The nurse who had him in charge had been told his story, and, being a person of tact and discretion, she had gradually told him the truth bit by bit, “in homeopathic doses,” as Tom put it. The absence of the noise of the big guns was rather hard to explain, but she did it somehow, and finally Bart came to know the whole truth. It was something of a shock to him, but his delight at the defeat and surrender of the Huns was so great that it more than counterbalanced his distress.
In a few days, the doctor pronounced him strong enough to take his regular place in the ranks, and when he stepped out with them one morning in a brand new uniform and looking as stalwart and fit as ever he had, the Army Boys felt as though they had nothing on earth left to ask for. And their delight was shared by the rest of the regiment, with whom Bart was a general favorite, and who overwhelmed him with handshakes and congratulations. The boys marked that day as the best that had ever been on their calendar.

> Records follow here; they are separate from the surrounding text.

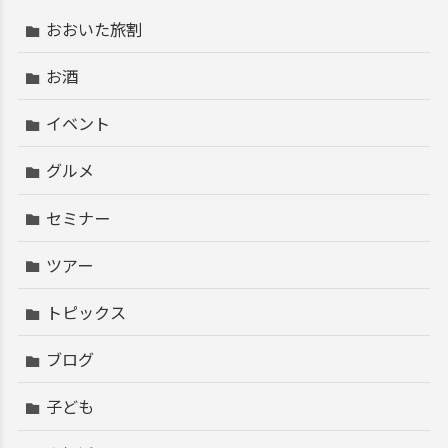
おおいた旅割
お酒
イベント
グルメ
セミナー
ツアー
トピックス
ブログ
子ども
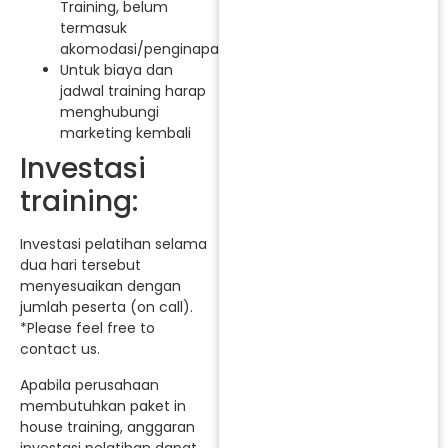
Training, belum
termasuk
akomodasi/penginapan.
Untuk biaya dan
jadwal training harap
menghubungi
marketing kembali
Investasi
training:
Investasi pelatihan selama
dua hari tersebut
menyesuaikan dengan
jumlah peserta (on call).
*Please feel free to
contact us.
Apabila perusahaan
membutuhkan paket in
house training, anggaran
investasi pelatihan dapat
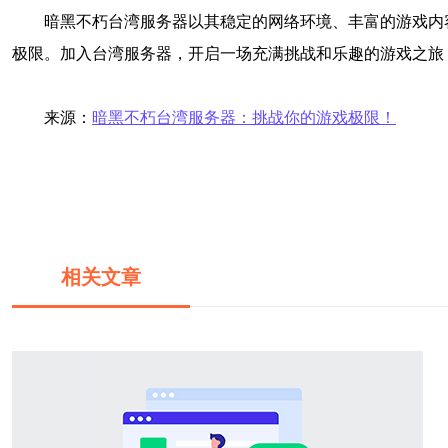
暗黑不朽台湾服务器以其稳定的网络环境、丰富的游戏内
极限。加入台湾服务器，开启一场充满挑战和乐趣的游戏之旅
来源：
暗黑不朽台湾服务器：挑战你的游戏极限！
相关文章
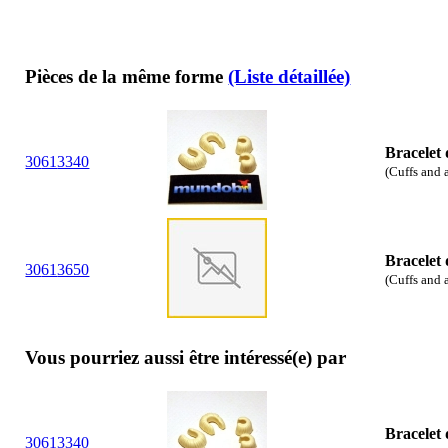
Pièces de la même forme
(Liste détaillée)
Bracelet 
30
61
3340
(Cuffs and a
Bracelet 
30
61
3650
(Cuffs and a
Vous pourriez aussi être intéressé(e) par
Bracelet 
30
61
3340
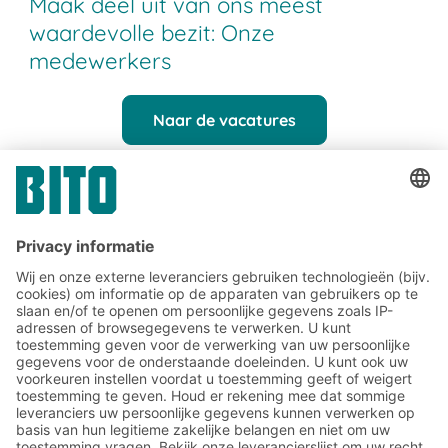
Maak deel uit van ons meest
waardevolle bezit: Onze
medewerkers
Naar de vacatures
Bedrijf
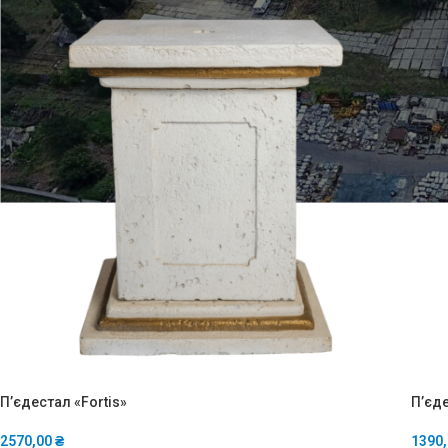
П’єдестал «Fortis»
П’єде
2570,00
₴
1390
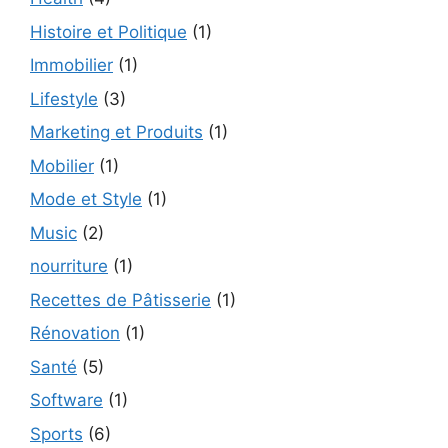
Histoire et Politique
(1)
Immobilier
(1)
Lifestyle
(3)
Marketing et Produits
(1)
Mobilier
(1)
Mode et Style
(1)
Music
(2)
nourriture
(1)
Recettes de Pâtisserie
(1)
Rénovation
(1)
Santé
(5)
Software
(1)
Sports
(6)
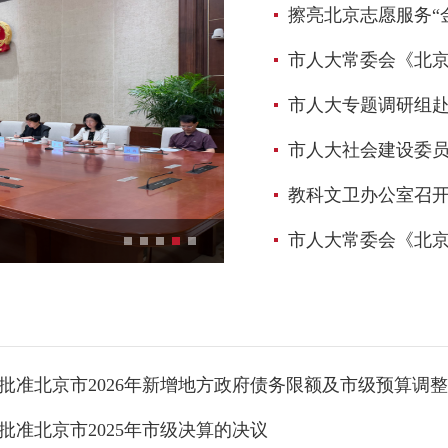
擦亮北京志愿服务“金名片”——
市人大常委会《北京国际科技创新中
市人大专题调研组
市人大社会建设委员会
教科文卫办公室召开
市人大常委会《北京国际科技创新中心建设
市人大常委会《北京国际科技
准北京市2026年新增地方政府债务限额及市级预算调整方
准北京市2025年市级决算的决议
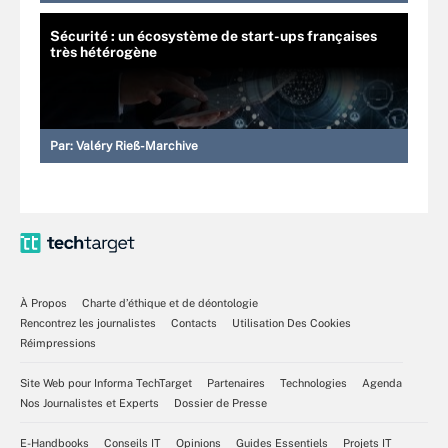
Sécurité : un écosystème de start-ups françaises
très hétérogène
Par:
Valéry Rieß-Marchive
À Propos
Charte d’éthique et de déontologie
Rencontrez les journalistes
Contacts
Utilisation Des Cookies
Réimpressions
Site Web pour Informa TechTarget
Partenaires
Technologies
Agenda
Nos Journalistes et Experts
Dossier de Presse
E-Handbooks
Conseils IT
Opinions
Guides Essentiels
Projets IT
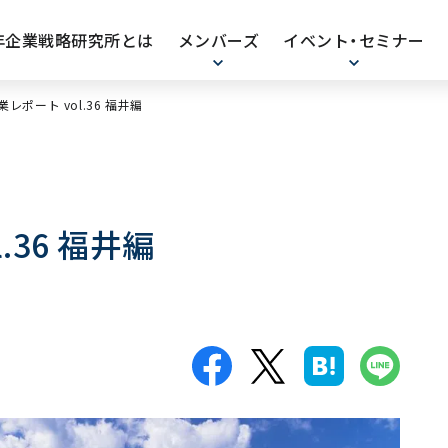
0年企業戦略研究所とは
メンバーズ
イベント・セミナー
業レポート vol.36 福井編
.36 福井編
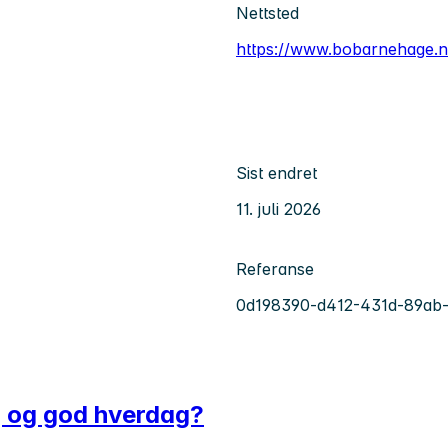
Nettsted
https://www.bobarnehage.n
Sist endret
11. juli 2026
Referanse
0d198390-d412-431d-89ab
gg og god hverdag?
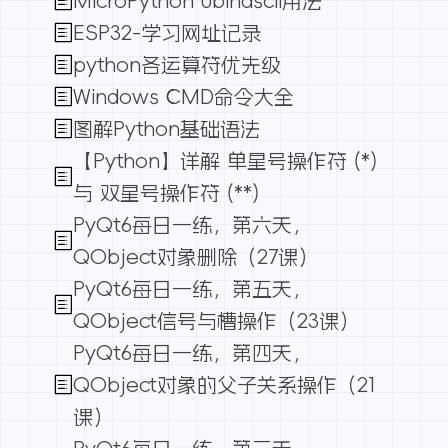
MicroPython ubinascii用法
ESP32-学习网址记录
python各运算符优先级
Windows CMD命令大全
图解Python基础语法
【Python】详解 单星号操作符 (*)
与 双星号操作符 (**)
PyQt6每日一练，第六天，
QObject对象删除（27课）
PyQt6每日一练，第五天，
QObject信号与槽操作（23课）
PyQt6每日一练，第四天，
QObject对象的父子关系操作（21
课）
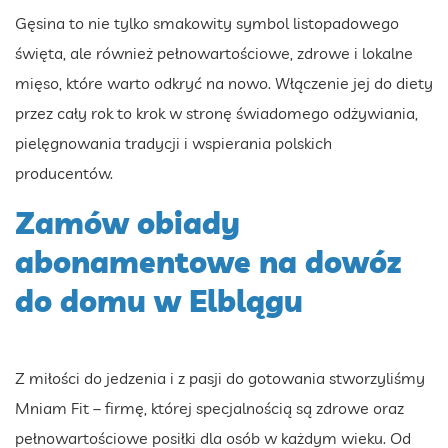
Gęsina to nie tylko smakowity symbol listopadowego
święta, ale również pełnowartościowe, zdrowe i lokalne
mięso, które warto odkryć na nowo. Włączenie jej do diety
przez cały rok to krok w stronę świadomego odżywiania,
pielęgnowania tradycji i wspierania polskich
producentów.
Zamów obiady
abonamentowe na dowóz
do domu w Elblągu
Z miłości do jedzenia i z pasji do gotowania stworzyliśmy
Mniam Fit – firmę, której specjalnością są zdrowe oraz
pełnowartościowe posiłki dla osób w każdym wieku. Od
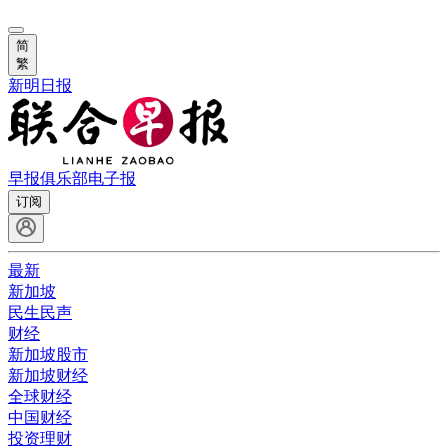
简
繁
新明日报
早报俱乐部
电子报
订阅
最新
新加坡
民生民声
财经
新加坡股市
新加坡财经
全球财经
中国财经
投资理财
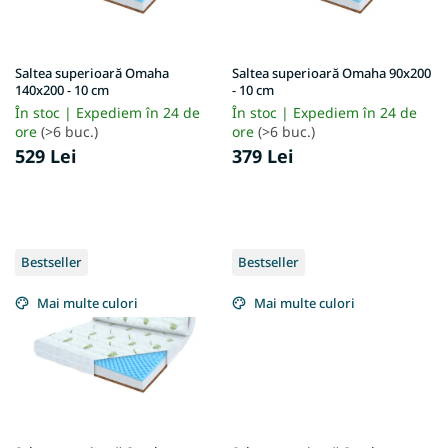
r
o
d
u
Saltea superioară Omaha
Saltea superioară Omaha 90x200
s
140x200 - 10 cm
- 10 cm
e
În stoc | Expediem în 24 de
În stoc | Expediem în 24 de
ore
(>6 buc.)
ore
(>6 buc.)
529 Lei
379 Lei
Bestseller
Bestseller
Mai multe culori
Mai multe culori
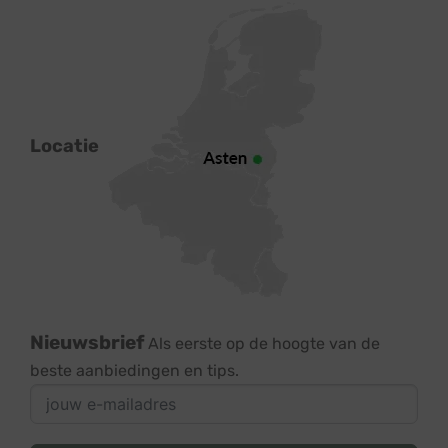
Locatie
Nieuwsbrief
Als eerste op de hoogte van de
beste aanbiedingen en tips.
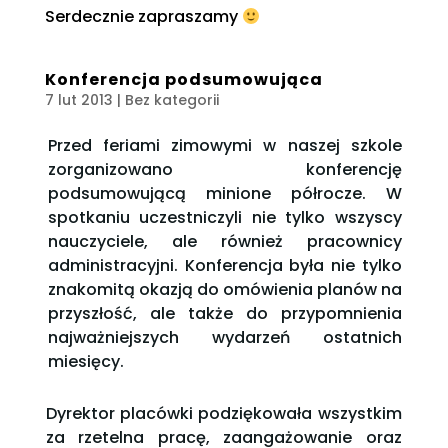
Serdecznie zapraszamy
Konferencja podsumowująca
7 lut 2013
| Bez kategorii
Przed feriami zimowymi w naszej szkole
zorganizowano konferencję
podsumowującą minione półrocze. W
spotkaniu uczestniczyli nie tylko wszyscy
nauczyciele, ale również pracownicy
administracyjni. Konferencja była nie tylko
znakomitą okazją do omówienia planów na
przyszłość, ale także do przypomnienia
najważniejszych wydarzeń ostatnich
miesięcy.
Dyrektor placówki podziękowała wszystkim
za rzetelna pracę, zaangażowanie oraz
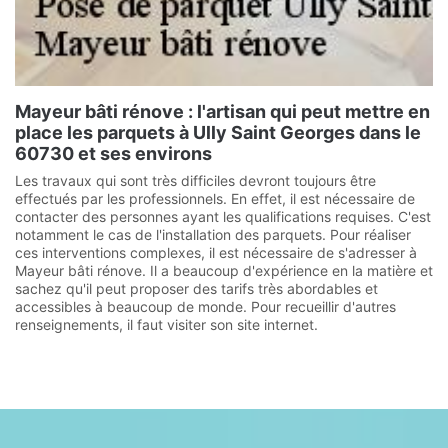
Mayeur bâti rénove : l'artisan qui peut mettre en
place les parquets à Ully Saint Georges dans le
60730 et ses environs
Les travaux qui sont très difficiles devront toujours être
effectués par les professionnels. En effet, il est nécessaire de
contacter des personnes ayant les qualifications requises. C'est
notamment le cas de l'installation des parquets. Pour réaliser
ces interventions complexes, il est nécessaire de s'adresser à
Mayeur bâti rénove. Il a beaucoup d'expérience en la matière et
sachez qu'il peut proposer des tarifs très abordables et
accessibles à beaucoup de monde. Pour recueillir d'autres
renseignements, il faut visiter son site internet.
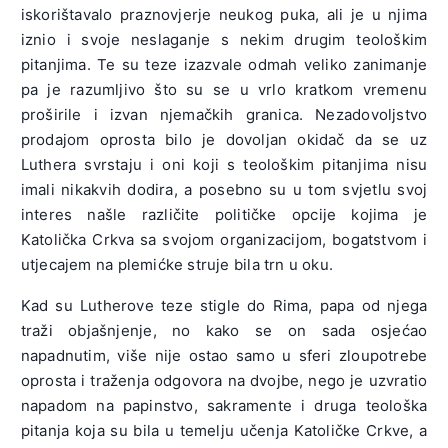
iskorištavalo praznovjerje neukog puka, ali je u njima
iznio i svoje neslaganje s nekim drugim teološkim
pitanjima. Te su teze izazvale odmah veliko zanimanje
pa je razumljivo što su se u vrlo kratkom vremenu
proširile i izvan njemačkih granica. Nezadovoljstvo
prodajom oprosta bilo je dovoljan okidač da se uz
Luthera svrstaju i oni koji s teološkim pitanjima nisu
imali nikakvih dodira, a posebno su u tom svjetlu svoj
interes našle različite političke opcije kojima je
Katolička Crkva sa svojom organizacijom, bogatstvom i
utjecajem na plemićke struje bila trn u oku.
Kad su Lutherove teze stigle do Rima, papa od njega
traži objašnjenje, no kako se on sada osjećao
napadnutim, više nije ostao samo u sferi zloupotrebe
oprosta i traženja odgovora na dvojbe, nego je uzvratio
napadom na papinstvo, sakramente i druga teološka
pitanja koja su bila u temelju učenja Katoličke Crkve, a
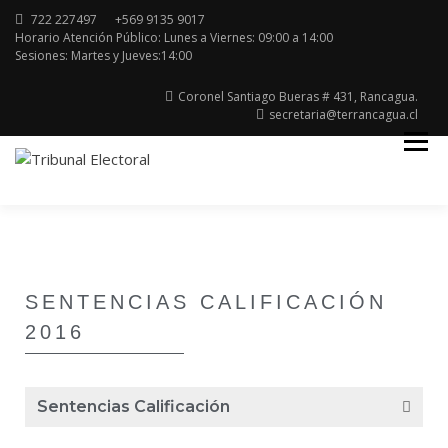
722 227497
+569 9135 9017
Horario Atención Público: Lunes a Viernes: 09:00 a 14:00
Sesiones: Martes y Jueves:14:00
Coronel Santiago Bueras # 431, Rancagua.
secretaria@terrancagua.cl
Región del Libertador General Bernardo
TRIBUNAL ELECTORAL
O'higgins
SENTENCIAS CALIFICACIÓN
2016
Sentencias Calificación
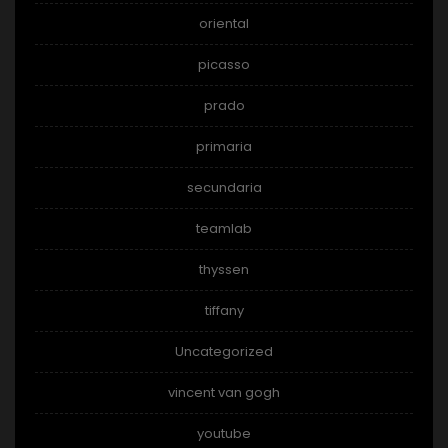
oriental
picasso
prado
primaria
secundaria
teamlab
thyssen
tiffany
Uncategorized
vincent van gogh
youtube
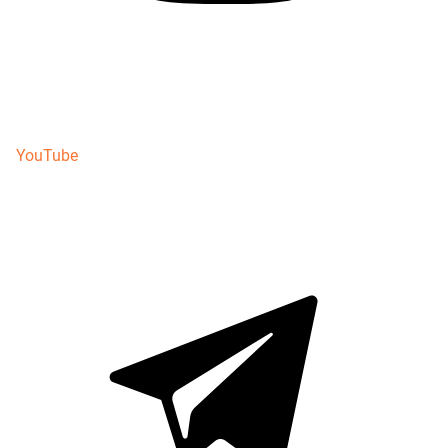
YouTube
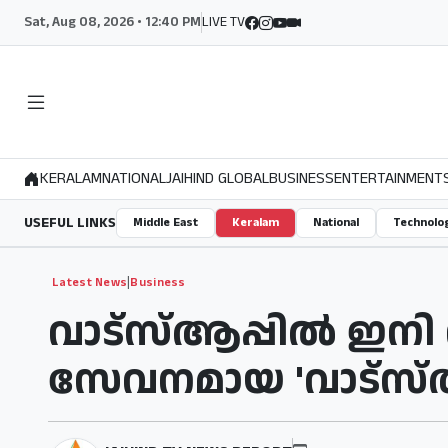
Sat, Aug 08, 2026 • 12:40 PM
LIVE TV
KERALAM
NATIONAL
JAIHIND GLOBAL
BUSINESS
ENTERTAINMENT
USEFUL LINKS
Middle East
Keralam
National
Technolo
|
Latest News
Business
വാട്‌സ്ആപ്പിൽ ഇനി വ
സേവനമായ 'വാട്‌സ്ആപ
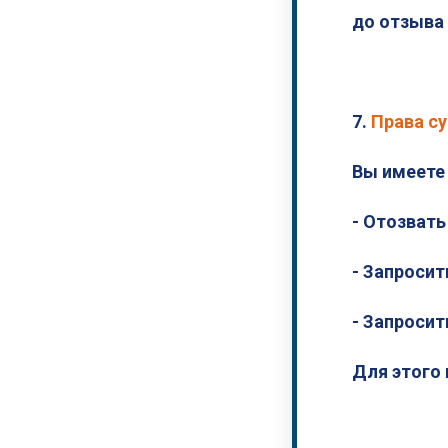
до отзыва 
7.
Права с
Вы имеете 
- Отозвать
- Запроси
- Запросит
Для этого 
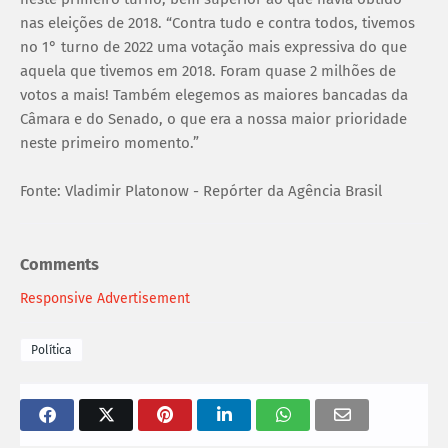
nas eleições de 2018. “Contra tudo e contra todos, tivemos
no 1° turno de 2022 uma votação mais expressiva do que
aquela que tivemos em 2018. Foram quase 2 milhões de
votos a mais! Também elegemos as maiores bancadas da
Câmara e do Senado, o que era a nossa maior prioridade
neste primeiro momento.”
Fonte: Vladimir Platonow - Repórter da Agência Brasil
Comments
Responsive Advertisement
Política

All were in a jubilant mood as they strode along in the crisp, cool air. It was almost a trial to keep their measured step. They all felt more like dancing.
“The only kick I have was that I wasn’t in at the finish,” said Bart. “I’d like to have heard the last shot fired. And I sure would have liked to have been with you fellows in the tunnel, and in the clearing of that Argonne Forest. You fellows were certainly going fast in those last days of the war.”
“You needn’t kick,” grinned Billy. “You’re some speed merchant yourself. You went to sleep in France and woke up in Germany.”